Restauradores da Decência
O grupo começou discutindo isso em mesa de
bar, homens e mulheres de várias profissões que meio na brincadeira foram
pensando como seria se houvesse alguém que pudesse ir aos filhos-de-puta dizer
que tomassem vergonha na cara.
- Esses cornos têm de se corrigir, pelo amor
de Deus.
- É, essa gente nojenta não toma jeito mesmo.

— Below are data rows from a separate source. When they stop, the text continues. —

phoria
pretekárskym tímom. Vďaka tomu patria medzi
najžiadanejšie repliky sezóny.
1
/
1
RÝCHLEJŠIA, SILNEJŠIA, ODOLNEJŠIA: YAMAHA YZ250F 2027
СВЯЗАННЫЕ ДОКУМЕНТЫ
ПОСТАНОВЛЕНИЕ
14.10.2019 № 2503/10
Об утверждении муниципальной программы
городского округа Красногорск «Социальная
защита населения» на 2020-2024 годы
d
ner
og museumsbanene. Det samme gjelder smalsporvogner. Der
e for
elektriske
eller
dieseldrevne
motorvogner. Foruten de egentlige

E por aí afora foram surgindo as
manifestações, até que lá pelas tantas depois de várias cervejas a ideia
surgida na brincadeira se tornou muito séria e empenhada. Grotescamente
alinhavada no dia anterior, no dia seguinte tornou-se determinação, porque
quase todos eram empresários formados com cursos superior, mestrado e
doutorado, gente muito resolvida capaz de se organizar para fazer.

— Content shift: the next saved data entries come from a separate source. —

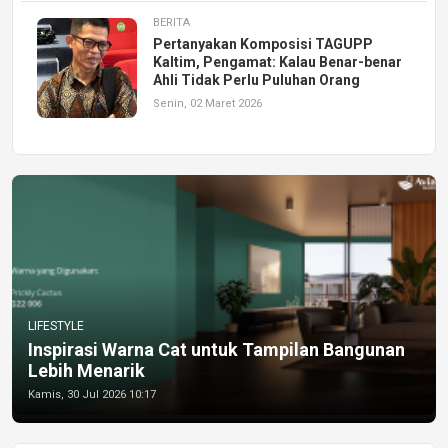
BERITA
Pertanyakan Komposisi TAGUPP
Kaltim, Pengamat: Kalau Benar-benar
Ahli Tidak Perlu Puluhan Orang
Senin, 02 Maret 2026
LIFESTYLE
Inspirasi Warna Cat untuk Tampilan Bangunan
Lebih Menarik
Kamis, 30 Jul 2026 10:17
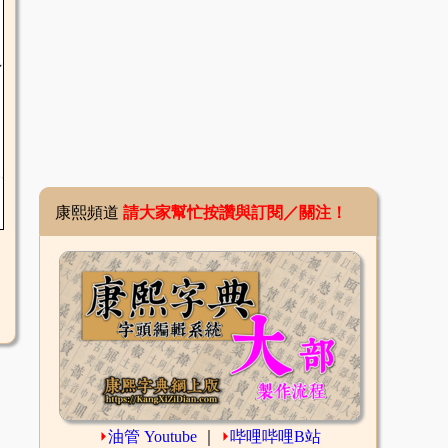
康熙頻道
請大家幫忙按讚與訂閱／關注！
⏵
油管 Youtube
｜
⏵
哔哩哔哩B站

E a coisa foi indo até organizarem a empresa.
Funcionava assim: eles escolhiam um safado
qualquer e colavam nele. Não era nada agressivo, mas era persistente. Dia após
dia iam a ele ou a ela e lhe davam lições, mandavam cartas, conversavam,
portavam cartazes, tudo com base em notícias publicada na imprensa e casos de
tribunal. Não era proibido. Estudaram cuidadosamente a Constituição e as leis e
chegaram à conclusão de que falar não era proibido.
Grudavam no sujeito, fosse deputado ou juiz
ou fiscal ou empresário ou trabalhador ou sindicalista, fosse o que fosse. Eram
voluntários e dedicaram suas vidas a isso. Mais e mais gente foi se
aproximando, primando pela decência, afinal de contas as indecências eram
prejudiciais à economia porque se roubaram (no Executivo, no Legislativo, no
Judiciário) os tributos recolhidos pelos governos faziam-se menos obras, e
piores do que seriam feitas se aquele montante não tivesse sido desviado; ou se
os empresários não tivessem vendido coisas ruins que estragavam logo. Ou se
sindicalistas desviassem dinheiro dos operários.

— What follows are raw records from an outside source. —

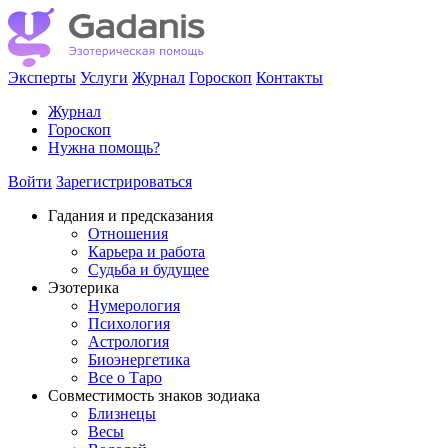
Эксперты
Услуги
Журнал
Гороскоп
Контакты
Журнал
Гороскоп
Нужна помощь?
Войти
Зарегистрироваться
Гадания и предсказания
Отношения
Карьера и работа
Cудьба и будущее
Эзотерика
Нумерология
Психология
Астрология
Биоэнергетика
Все о Таро
Совместимость знаков зодиака
Близнецы
Весы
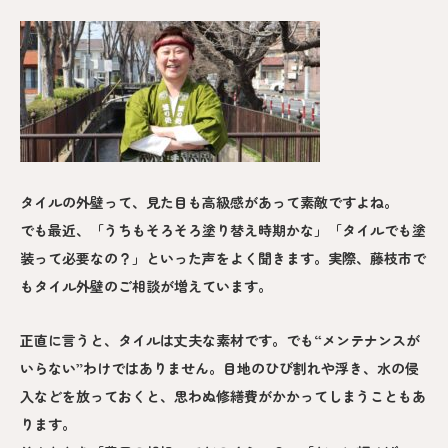
タイルの外壁って、見た目も高級感があって素敵ですよね。
でも最近、「うちもそろそろ塗り替え時期かな」「タイルでも塗
装って必要なの？」といった声をよく聞きます。実際、藤枝市で
もタイル外壁のご相談が増えています。
正直に言うと、タイルは丈夫な素材です。でも“メンテナンスが
いらない”わけではありません。目地のひび割れや浮き、水の侵
入などを放っておくと、思わぬ修繕費がかかってしまうこともあ
ります。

Enfim, começaram a pensar que se não houvesse
tanta roubalheira as favelas poderiam desaparecer, construindo-se casas
decentes para os trabalhadores; ou a urbanização seria mais apurada.
Foram juntando-se filósofos, cientistas, artistas,
donas de casa e de repente já eram centenas vestindo literalmente a camisa da Restauradores
da Decência, REDE. A Igreja e as seitas, vendo a oportunidade de
avançar a causa, agregaram-se. Partidos políticos menores que não tinham chance
de corromper-se ou eram decentes por natureza aproximaram-se.
As autoridades começaram a ficar inquietas e
a procurar “podres” nas vidas dos militantes, até que - como se diz, “quem
procura acha” – acharam mesmo. Fizeram um fuzuê “do caramba” e arrasaram, com
base naqueles poucos exemplos dos aderentes, a REDE DA DECÊNCIA, como vinha
sendo chamada.
Por fim a Rede terminou, mas a ideia estava
plantada, o povo tinha sido pegado: é possível restaurar a decência. E com isso
começou um movimento universal subterrâneo que os imorais não tiveram condição
de combater.
Serra,
domingo, 25 de julho de 2010.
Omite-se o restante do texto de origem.